View Full Version : When do (helicopters) fall off trees
Mr. Red Maple
05-05-2014, 04:56 PM
I was wondering when do helecopters fall off the maple trees. I heard somewhere that sugars and blacks fall in the fall and reds fall in spring is this true? If not what is the truth. Do all maples drop them and what time of year for what types of tree. Please inform me on this subject :) thanks!
happy thoughts
05-05-2014, 05:25 PM
Yes, it's true. Reds drop seeds in the spring and sugars/blacks in late summer and fall. I believe silvers also produce and drop their seeds in the spring. All maples produce them. They are seeds and a way the trees repopulate themselves. The shape of the "helicopters", technically called samara, are distinctive to each species of maple and can be used to ID the tree species. A good tree field guide should give info on time of seed drop.

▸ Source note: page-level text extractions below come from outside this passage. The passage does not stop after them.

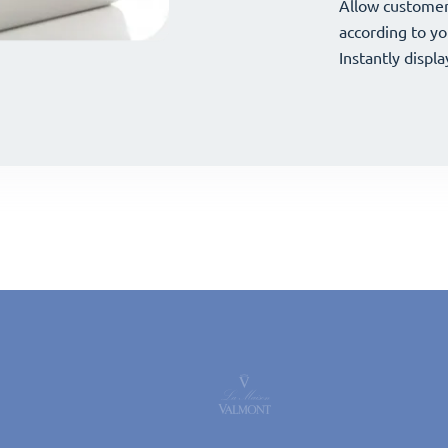
your offerings 
Allow customer
your offerings 
Allow customer
according to yo
according to yo
Instantly displa
Instantly displa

It is different for each type of maple.
Mr. Red Maple
05-05-2014, 06:06 PM
Hey man thanks
220 maple
05-06-2014, 05:24 AM
My red maples have only dropped seeds 4 times since 1998, they usually bud early then we get a hard freeze, they never produce seeds when they reset after a freeze! Some years we can have a heavy seed crop on our sugars/black maples, some years not hardly any seeds. I don't have a clue why that happens. Maybe due to spring freezing also?
Mark 220 Maple
happy thoughts
05-06-2014, 08:26 AM
My red maples have only dropped seeds 4 times since 1998, they usually bud early then we get a hard freeze, they never produce seeds when they reset after a freeze! Some years we can have a heavy seed crop on our sugars/black maples, some years not hardly any seeds. I don't have a clue why that happens. Maybe due to spring freezing also?
Mark 220 Maple
The weather probably plays a large part just like a late freeze can affect fruit production. But I have to wonder if something else like alternate bearing is also going on. That's the tendency of some trees to produce heavy crops some years and minimal crops in others. Many fruit trees display this as do oaks --> acorns. Some biologists believe it's a tree's way of outwitting the animals that depend on the crop for survival while conserving its own nutrient resources. Bearing fruit/seeds takes a lot of resources. Only producing large crops some years means large predator numbers are not supported in the off years. That allows more seeds to survive and go on to eventual germination in years that crops are heavy.
Michael Greer
05-06-2014, 09:10 PM
Last year was a big seed year for the sugar maples here in St. Lawrence County New York. In my woods, and in the lawn and flower beds, the seedlings are growing like grass...several per square inch..it's pretty amazing. If I didn't mow my lawn this summer it would be too thick to walk through in a couple of years.
Sunday Rock Maple
05-20-2014, 10:11 PM
Last year was a big seed year for the sugar maples here in St. Lawrence County New York. In my woods, and in the lawn and flower beds, the seedlings are growing like grass...several per square inch..it's pretty amazing. If I didn't mow my lawn this summer it would be too thick to walk through in a couple of years.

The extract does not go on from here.